Page-level text extractions:
——
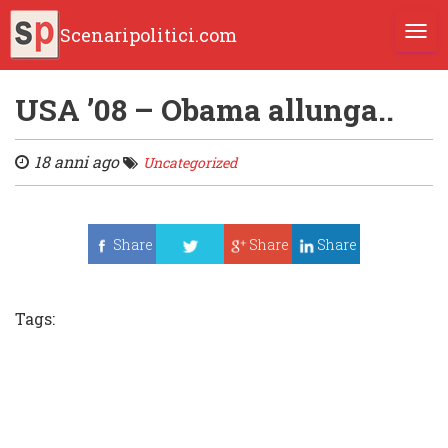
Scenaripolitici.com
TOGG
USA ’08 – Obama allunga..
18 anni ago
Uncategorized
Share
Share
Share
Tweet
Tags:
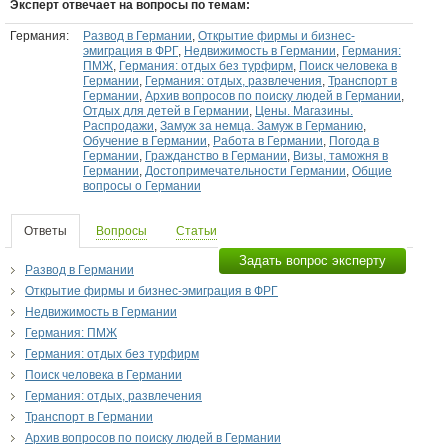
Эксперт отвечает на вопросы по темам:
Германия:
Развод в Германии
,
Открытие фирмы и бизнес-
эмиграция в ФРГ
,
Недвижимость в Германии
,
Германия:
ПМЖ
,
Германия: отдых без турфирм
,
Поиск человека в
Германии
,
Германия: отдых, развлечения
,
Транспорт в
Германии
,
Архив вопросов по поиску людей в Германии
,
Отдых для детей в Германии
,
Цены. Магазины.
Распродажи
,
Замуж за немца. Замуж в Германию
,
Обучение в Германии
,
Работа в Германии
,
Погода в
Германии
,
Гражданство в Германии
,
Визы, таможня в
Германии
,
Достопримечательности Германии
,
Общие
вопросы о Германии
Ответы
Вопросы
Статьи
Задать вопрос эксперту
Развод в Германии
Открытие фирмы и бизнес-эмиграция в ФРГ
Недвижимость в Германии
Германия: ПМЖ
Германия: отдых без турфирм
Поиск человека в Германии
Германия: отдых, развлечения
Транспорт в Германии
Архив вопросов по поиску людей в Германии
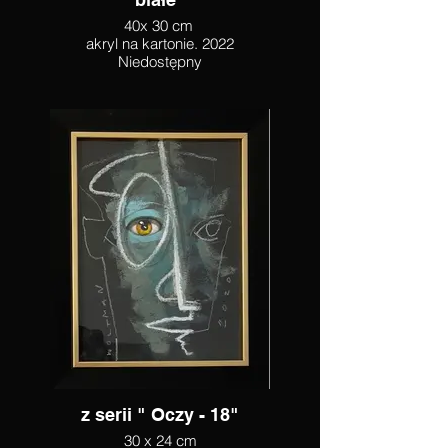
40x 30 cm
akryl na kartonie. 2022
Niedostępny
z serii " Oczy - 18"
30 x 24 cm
——
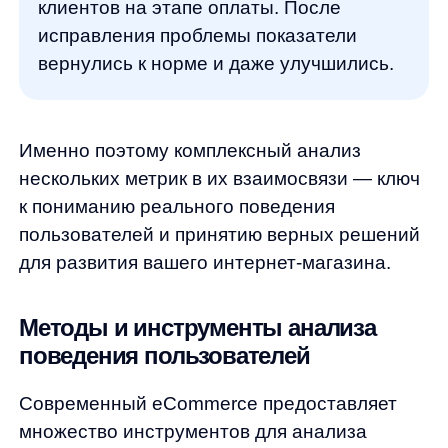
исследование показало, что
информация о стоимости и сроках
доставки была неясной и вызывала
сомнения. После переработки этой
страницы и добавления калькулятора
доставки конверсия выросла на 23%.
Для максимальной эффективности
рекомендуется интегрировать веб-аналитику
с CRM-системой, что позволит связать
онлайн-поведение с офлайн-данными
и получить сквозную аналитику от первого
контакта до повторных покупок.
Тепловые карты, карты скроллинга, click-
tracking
——
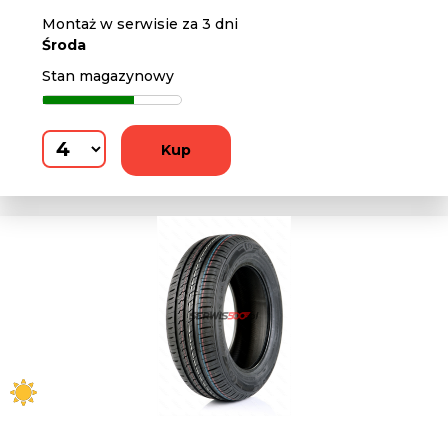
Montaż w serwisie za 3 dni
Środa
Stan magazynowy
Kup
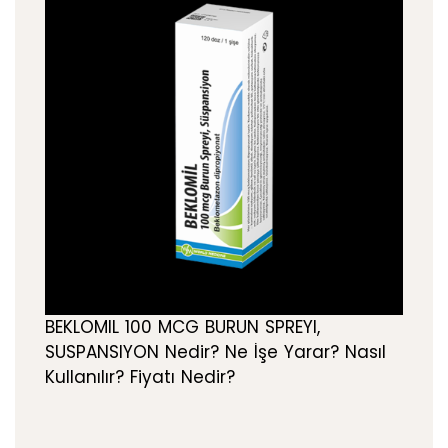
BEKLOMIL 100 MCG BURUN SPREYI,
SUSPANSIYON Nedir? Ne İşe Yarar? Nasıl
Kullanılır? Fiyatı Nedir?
——
Exercise details: Wherever the word "Открытие" occurs in the data above, copy the line it sits in.

Exercise response:
Открытие фирмы и бизнес-
Открытие фирмы и бизнес-эмиграция в ФРГ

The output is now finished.